■ WHAT IS NEEDED
Skip every picture and copy only the lines from the one containing "Năng động giúp" to the final line of the records below.

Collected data
··········

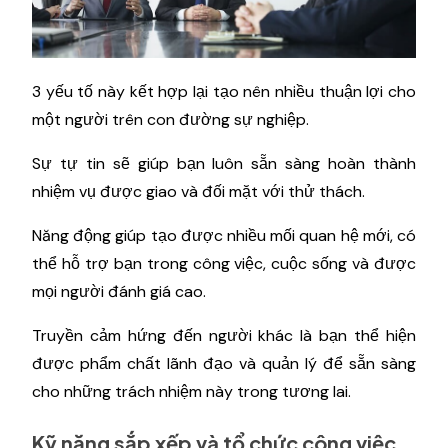
3 yếu tố này kết hợp lại tạo nên nhiều thuận lợi cho
một người trên con đường sự nghiệp.
Sự tự tin sẽ giúp bạn luôn sẵn sàng hoàn thành
nhiệm vụ được giao và đối mặt với thử thách.
Năng động giúp tạo được nhiều mối quan hệ mới, có
thể hỗ trợ bạn trong công việc, cuộc sống và được
mọi người đánh giá cao.
Truyền cảm hứng đến người khác là bạn thể hiện
được phẩm chất lãnh đạo và quản lý để sẵn sàng
cho những trách nhiệm này trong tương lai.
Kỹ năng sắp xếp và tổ chức công việc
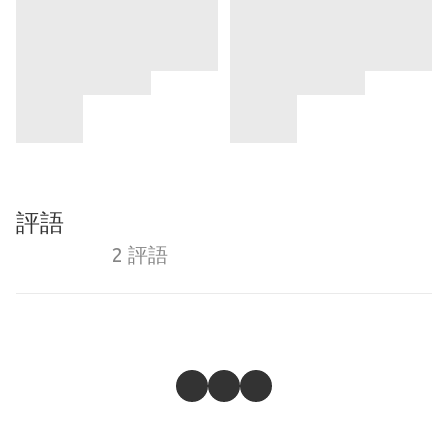
評語
2 評語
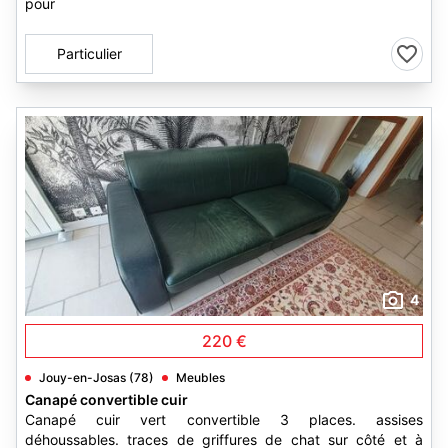
pour
Particulier
4
220 €
Jouy-en-Josas (78)
Meubles
Canapé convertible cuir
Canapé cuir vert convertible 3 places. assises
déhoussables. traces de griffures de chat sur côté et à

··········

■ EXERCISE SOLUTION
Năng động giúp tạo được nhiều mối quan hệ mới, có
thể hỗ trợ bạn trong công việc, cuộc sống và được
mọi người đánh giá cao.
Truyền cảm hứng đến người khác là bạn thể hiện
được phẩm chất lãnh đạo và quản lý để sẵn sàng
cho những trách nhiệm này trong tương lai.
Kỹ năng sắp xếp và tổ chức công việc
評語
2 評語
pour
Particulier
4
220 €
Jouy-en-Josas (78)
Meubles
Canapé convertible cuir
Canapé cuir vert convertible 3 places. assises
déhoussables. traces de griffures de chat sur côté et à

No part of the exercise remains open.